What then? are we better than they? No, in no wise: for we have before proved both Jews and Gentiles, that they are all under sin [Rom. 3:9].

Now Paul doesn’t mean “proved” here. That word is a little too strong; it does not have quite that shade of meaning, because Paul is not trying to prove man a sinner. Rather, he is showing that God judges sin. He assumes man is a sinner, and you don’t have to assume it—it is evident. He is merely stating that which is very obvious today. The better word is charged—“for we have before charged both Jews and Gentiles, that they are all under sin.” He is just stating the case, by the way, that it doesn’t make any difference who we are today—high or low, rich or poor, good or bad—we’re all under sin.

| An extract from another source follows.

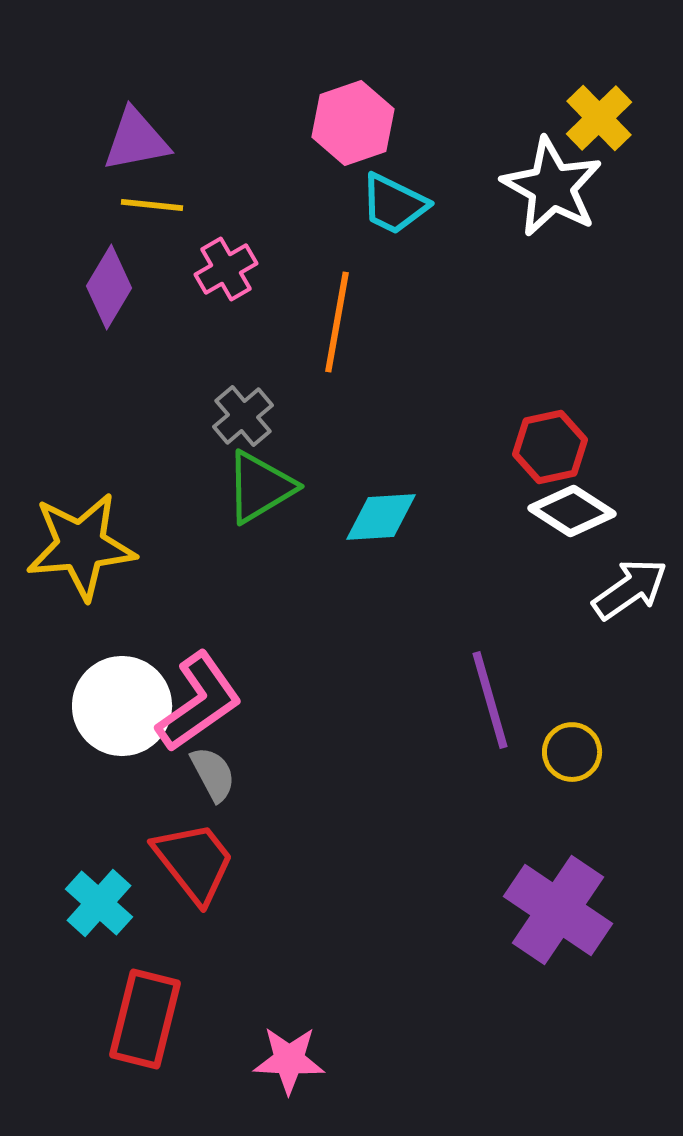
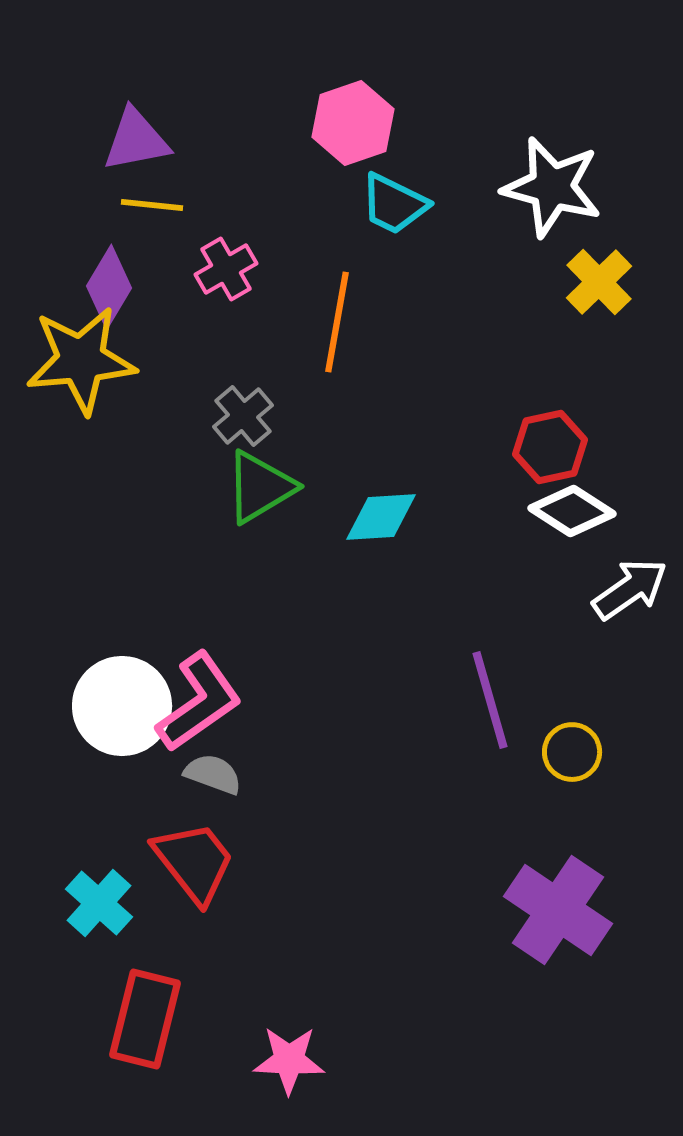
yellow cross: moved 164 px down
white star: rotated 14 degrees counterclockwise
yellow star: moved 186 px up
gray semicircle: rotated 42 degrees counterclockwise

Now it’s very important to understand what it means to be “under sin.” Man is a sinner four different ways. God is giving man four strikes (in baseball you get only three). (1) Man is a sinner by act. (2) Man is a sinner by nature. Sinning does not make a sinner; we sin because we are sinners. (3) Man is a sinner by imputation. We’ll see that later in this epistle. (4) The estate of man is under sin. We all are under sin—the entire human family.

This is the first charge:

As it is written, There is none righteous, no, not one [Rom. 3:10].

This should read, “It is written that there is none righteous, no, not one,” because it is a free rendering of Psalm 14:1.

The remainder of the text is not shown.